Le rapport montre que la loi a facilité l’entrée des femmes au sein des Conseils municipaux et des Conseils régionaux, c’est à dire là où les élus sont désignés au scrutin de listes. Ainsi la proportion de femmes a presque doublé, passant de 27 % à 47,5 % en mars 2001. Cependant, même lorsque les femmes sont bien représentées au sein de l’assemblée délibérante, elles ne se retrouvent pas généralement en bonne place au niveau des fonctions exécutives.
Par ailleurs, en ce qui concerne la présence des femmes à l’Assemblée nationale, la France reste en retard au niveau de l’Union européenne. Elle se classe au 17ème rang sur le plan européen et au 68ème rang sur le plan mondial selon les statistiques de l’Union interparlementaire. S’agissant des autres élections désignées au scrutin uninominal, la France ne compte que 17 % de femmes au Sénat, 10,4 % dans les Conseils généraux, et 30 % dans les Conseils municipaux des communes de moins de 3 500 habitants.

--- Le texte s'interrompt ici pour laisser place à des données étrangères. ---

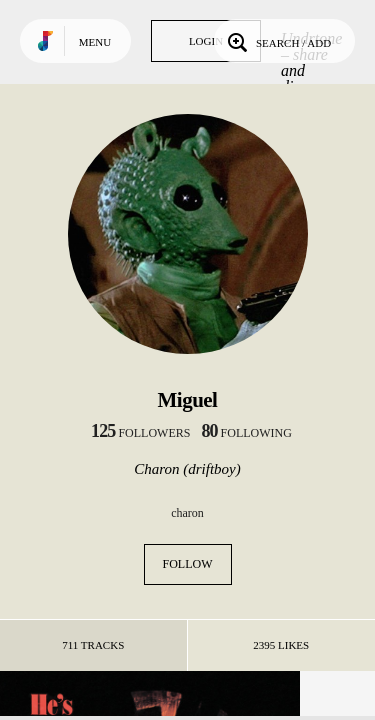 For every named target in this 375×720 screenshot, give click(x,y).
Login (206, 41)
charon (187, 513)
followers (140, 433)
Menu (95, 42)
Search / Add (277, 41)
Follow (188, 564)
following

Comment s’expliquent ces différences ?
L’étude rappelle que la loi du 6 juin 2000 n’a prévu que des mesures incitatives pour les législatives et rien pour les autres scrutins uninominaux.
Lien vers le rapport d'évaluation de la loi du 6 juin 2000 tendant à favoriser l'égal accès des femmes et des hommes aux mandats électoraux et fonctions électives :
Bibliothèque des rapports publics - La Documentation française
Lien vers un article de Vie Publique.fr : "Parité et égalité hommes-femmes : une réalité ?"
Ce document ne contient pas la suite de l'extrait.